“Focus, breathe, firm up the back thigh, extend through the raised heel and point the toes downward. Keep your eyes fixed on a point about a foot in front of the mat on the floor and find stillness and ease here…”
Simple instructions to a group of fabulous students willingly adhering to my cues into Virabhadrasana III (aka Warrior 3).
Simple? Not even!! Just try hanging out in Warrior 3 without teetering, cursing or gripping the toes on the standing leg so hard they turn white. Not easy.
I know exactly how they feel. With the iphone, the ipad, i gotta do this, i shoulda done that, i have to call her, i forgot to text him, i better email the boss before noon, it’s no wonder today’s yogis and yoginis can barely stand on one leg without their heads exploding.
But it’s worth the effort. It really is. Spending quality time on the mat breathing, focusing, and finding stillness is a beautiful recipe for reversing the horrid effects of today’s constant distractions and – I HATE this word – multi-tasking.

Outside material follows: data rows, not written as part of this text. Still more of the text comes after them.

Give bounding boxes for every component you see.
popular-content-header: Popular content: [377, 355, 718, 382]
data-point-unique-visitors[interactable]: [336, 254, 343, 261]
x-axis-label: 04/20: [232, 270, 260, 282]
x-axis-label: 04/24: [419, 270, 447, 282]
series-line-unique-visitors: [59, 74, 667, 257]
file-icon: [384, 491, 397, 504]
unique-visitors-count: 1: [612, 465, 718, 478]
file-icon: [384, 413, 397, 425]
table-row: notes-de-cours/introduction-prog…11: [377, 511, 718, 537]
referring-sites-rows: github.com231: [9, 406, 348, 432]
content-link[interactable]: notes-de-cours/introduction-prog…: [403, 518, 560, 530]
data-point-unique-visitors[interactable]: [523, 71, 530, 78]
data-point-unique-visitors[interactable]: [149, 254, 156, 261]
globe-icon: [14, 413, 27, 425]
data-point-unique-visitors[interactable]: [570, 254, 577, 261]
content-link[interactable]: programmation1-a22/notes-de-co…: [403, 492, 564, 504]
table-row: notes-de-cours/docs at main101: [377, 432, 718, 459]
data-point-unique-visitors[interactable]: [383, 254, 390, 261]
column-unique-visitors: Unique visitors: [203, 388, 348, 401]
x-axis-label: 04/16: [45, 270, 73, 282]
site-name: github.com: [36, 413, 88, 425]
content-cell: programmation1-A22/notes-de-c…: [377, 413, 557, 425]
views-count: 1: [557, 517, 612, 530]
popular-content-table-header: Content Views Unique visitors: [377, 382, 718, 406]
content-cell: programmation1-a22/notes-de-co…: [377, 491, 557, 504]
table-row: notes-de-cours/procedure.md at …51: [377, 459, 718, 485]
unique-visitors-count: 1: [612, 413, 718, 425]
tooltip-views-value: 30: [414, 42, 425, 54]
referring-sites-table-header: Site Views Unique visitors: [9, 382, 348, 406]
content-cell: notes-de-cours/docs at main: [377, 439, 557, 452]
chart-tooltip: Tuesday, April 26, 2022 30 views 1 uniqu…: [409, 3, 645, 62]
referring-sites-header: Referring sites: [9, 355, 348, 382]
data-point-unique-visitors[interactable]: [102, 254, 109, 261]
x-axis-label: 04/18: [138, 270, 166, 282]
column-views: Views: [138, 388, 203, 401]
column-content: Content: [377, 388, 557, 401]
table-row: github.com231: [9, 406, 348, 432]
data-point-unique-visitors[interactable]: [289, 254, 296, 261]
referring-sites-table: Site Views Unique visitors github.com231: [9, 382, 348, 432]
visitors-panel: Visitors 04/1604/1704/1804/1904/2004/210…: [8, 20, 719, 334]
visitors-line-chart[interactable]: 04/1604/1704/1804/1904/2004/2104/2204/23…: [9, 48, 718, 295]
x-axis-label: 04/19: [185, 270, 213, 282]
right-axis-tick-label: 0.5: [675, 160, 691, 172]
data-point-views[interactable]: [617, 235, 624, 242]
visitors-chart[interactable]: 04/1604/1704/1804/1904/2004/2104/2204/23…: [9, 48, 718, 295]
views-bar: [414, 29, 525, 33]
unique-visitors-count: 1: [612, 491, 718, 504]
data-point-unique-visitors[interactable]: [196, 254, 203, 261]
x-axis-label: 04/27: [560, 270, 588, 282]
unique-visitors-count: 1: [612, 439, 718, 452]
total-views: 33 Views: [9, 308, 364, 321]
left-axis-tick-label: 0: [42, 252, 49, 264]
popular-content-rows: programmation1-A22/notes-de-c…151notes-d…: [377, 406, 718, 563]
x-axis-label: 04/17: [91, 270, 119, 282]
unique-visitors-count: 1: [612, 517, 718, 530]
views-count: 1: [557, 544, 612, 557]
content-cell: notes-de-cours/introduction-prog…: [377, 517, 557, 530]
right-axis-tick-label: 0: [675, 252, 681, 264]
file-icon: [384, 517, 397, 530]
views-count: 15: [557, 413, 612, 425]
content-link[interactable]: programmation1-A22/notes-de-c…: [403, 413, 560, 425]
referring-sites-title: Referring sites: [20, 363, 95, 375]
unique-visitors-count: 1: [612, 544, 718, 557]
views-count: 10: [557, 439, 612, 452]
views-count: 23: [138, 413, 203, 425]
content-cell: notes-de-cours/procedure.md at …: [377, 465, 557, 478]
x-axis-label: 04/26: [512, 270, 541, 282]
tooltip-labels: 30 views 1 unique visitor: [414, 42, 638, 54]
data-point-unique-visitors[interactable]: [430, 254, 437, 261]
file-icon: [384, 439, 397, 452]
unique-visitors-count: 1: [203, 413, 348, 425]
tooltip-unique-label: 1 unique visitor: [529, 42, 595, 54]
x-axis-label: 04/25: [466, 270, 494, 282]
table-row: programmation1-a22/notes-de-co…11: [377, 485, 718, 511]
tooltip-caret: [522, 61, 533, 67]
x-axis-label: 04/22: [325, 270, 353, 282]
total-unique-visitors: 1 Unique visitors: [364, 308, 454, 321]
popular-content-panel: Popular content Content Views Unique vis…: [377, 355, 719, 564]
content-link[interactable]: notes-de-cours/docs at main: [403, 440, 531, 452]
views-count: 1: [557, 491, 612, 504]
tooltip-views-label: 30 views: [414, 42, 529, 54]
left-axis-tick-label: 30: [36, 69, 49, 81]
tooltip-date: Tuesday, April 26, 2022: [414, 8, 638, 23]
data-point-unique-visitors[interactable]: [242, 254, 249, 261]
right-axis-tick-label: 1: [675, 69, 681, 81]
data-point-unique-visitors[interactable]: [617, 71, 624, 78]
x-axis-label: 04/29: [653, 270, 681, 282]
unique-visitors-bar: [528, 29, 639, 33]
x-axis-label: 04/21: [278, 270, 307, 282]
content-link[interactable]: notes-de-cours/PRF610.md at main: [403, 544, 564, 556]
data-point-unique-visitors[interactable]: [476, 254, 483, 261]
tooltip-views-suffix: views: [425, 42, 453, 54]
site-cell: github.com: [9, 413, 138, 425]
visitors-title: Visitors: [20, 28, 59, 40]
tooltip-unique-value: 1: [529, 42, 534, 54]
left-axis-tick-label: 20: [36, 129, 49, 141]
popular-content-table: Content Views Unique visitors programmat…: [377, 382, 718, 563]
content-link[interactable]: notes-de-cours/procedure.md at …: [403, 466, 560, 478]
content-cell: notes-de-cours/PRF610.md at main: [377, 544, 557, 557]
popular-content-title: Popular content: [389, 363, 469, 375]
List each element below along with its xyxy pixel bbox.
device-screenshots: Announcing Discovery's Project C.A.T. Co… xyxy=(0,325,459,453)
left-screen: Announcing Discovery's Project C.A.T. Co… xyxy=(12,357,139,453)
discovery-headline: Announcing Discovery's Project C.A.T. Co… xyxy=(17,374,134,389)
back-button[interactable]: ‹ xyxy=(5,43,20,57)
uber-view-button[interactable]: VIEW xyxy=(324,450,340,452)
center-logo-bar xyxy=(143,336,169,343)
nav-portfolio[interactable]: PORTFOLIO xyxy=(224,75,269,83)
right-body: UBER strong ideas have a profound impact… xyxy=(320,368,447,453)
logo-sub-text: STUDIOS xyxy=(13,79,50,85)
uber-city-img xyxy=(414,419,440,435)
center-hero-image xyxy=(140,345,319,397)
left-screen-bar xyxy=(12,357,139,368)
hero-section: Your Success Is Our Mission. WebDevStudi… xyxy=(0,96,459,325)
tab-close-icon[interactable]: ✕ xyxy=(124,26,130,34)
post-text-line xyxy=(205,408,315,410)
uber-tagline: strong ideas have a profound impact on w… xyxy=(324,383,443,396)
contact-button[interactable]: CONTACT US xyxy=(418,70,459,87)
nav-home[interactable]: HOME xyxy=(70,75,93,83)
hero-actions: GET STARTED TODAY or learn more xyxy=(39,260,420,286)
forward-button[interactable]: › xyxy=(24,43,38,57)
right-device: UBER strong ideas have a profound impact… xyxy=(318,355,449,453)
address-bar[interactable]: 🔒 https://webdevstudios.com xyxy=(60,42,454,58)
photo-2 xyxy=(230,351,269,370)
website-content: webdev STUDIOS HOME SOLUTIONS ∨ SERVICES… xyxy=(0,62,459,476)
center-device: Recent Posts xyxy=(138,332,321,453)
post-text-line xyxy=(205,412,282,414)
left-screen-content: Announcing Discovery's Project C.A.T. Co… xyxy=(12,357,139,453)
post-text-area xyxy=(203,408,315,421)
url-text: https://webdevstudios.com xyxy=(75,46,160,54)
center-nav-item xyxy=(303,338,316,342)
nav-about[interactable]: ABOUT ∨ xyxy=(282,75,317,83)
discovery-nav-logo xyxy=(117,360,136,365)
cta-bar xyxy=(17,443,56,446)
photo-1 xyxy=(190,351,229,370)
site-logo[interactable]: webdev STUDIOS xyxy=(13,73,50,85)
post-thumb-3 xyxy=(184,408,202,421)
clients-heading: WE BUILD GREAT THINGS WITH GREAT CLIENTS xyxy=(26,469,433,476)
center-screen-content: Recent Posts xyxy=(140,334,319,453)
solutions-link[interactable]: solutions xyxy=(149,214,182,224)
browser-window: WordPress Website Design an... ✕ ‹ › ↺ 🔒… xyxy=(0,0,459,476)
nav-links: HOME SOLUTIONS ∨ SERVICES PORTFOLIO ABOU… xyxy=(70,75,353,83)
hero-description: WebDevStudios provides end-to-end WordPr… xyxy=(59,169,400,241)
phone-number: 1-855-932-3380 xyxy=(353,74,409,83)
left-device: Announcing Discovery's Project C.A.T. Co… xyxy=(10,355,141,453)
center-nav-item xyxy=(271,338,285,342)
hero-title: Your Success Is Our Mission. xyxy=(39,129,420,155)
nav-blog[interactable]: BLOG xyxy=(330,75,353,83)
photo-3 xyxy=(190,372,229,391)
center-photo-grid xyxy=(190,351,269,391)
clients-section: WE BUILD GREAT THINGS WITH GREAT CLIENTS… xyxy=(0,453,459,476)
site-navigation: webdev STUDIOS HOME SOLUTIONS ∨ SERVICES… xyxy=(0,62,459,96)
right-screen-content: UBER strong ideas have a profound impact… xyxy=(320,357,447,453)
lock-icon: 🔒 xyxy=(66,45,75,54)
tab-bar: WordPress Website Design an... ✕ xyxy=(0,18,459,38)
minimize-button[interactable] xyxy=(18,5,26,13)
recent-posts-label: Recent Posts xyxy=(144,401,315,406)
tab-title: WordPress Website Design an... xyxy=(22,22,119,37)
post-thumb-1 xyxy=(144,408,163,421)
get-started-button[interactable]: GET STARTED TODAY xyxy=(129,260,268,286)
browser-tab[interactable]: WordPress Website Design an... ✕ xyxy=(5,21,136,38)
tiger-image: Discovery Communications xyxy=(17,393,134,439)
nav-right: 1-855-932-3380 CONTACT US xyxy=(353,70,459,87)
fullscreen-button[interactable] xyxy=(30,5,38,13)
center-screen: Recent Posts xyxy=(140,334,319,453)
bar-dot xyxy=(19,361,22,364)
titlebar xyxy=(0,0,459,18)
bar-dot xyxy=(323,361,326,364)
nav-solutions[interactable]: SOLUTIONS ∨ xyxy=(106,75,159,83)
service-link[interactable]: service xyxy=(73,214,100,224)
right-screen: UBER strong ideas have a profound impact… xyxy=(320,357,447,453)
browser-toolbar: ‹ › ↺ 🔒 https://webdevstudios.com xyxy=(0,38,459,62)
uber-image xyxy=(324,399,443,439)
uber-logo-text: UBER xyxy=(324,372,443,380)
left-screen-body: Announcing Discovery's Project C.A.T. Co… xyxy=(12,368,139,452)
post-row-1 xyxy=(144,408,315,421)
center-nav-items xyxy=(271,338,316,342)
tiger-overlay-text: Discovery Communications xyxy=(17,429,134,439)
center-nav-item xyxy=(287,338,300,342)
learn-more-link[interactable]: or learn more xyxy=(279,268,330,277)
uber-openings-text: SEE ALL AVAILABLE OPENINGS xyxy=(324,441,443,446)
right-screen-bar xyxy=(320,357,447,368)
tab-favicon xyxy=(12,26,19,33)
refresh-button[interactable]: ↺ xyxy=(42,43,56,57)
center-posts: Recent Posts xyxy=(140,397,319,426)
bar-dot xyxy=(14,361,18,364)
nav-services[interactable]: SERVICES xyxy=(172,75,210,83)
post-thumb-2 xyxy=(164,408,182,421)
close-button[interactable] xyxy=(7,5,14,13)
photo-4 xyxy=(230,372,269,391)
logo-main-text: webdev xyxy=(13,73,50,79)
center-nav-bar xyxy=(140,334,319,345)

Patanjali, yoga philosopher/writer and compiler of the Yoga Sutra touches on this very subject in the 6th limb of the 8-limbed path with dharana, or, single-pointed concentration. *Patanjali taught that performing dharana literally meant binding the consciousness to a single point – whether it be the navel, the space between the eyebrows, a flower, or even a sound or phrase so long as it is a single point. My students were performing dharana by gazing at a fixed point on the floor in front of their mats.
Again, sounds simple but it is so very hard. It takes discipline to focus on one thing for any extended period of time. But done consistently, over time, the effects will prove worthy beyond the mat. A few examples come to mind:
1. Your retired father who is pining for a long, heartwarming conversation sharing wonderful memories of the time you spilled spaghetti over your head finally receives your call, has your full attention, and feels your smile through the phone. You have made his day.
2. You NAIL that power point presentation, answering every question fired your way, breathing deep and concentrating on all the relevant points supporting your pitch.
3. You tune out the antsy customer behind you audibly sighing in the Starbucks line, and thank the harried barrista for getting your order just right (tall skinny cinnamin dolce latte no whip, s’il vous plait) every single morning, never realizing this is the only word of thanks she’s received since arriving to work at 5 am.
So try it. Breath. Focus. Concentrate. What task can you remove right now from your multi-list?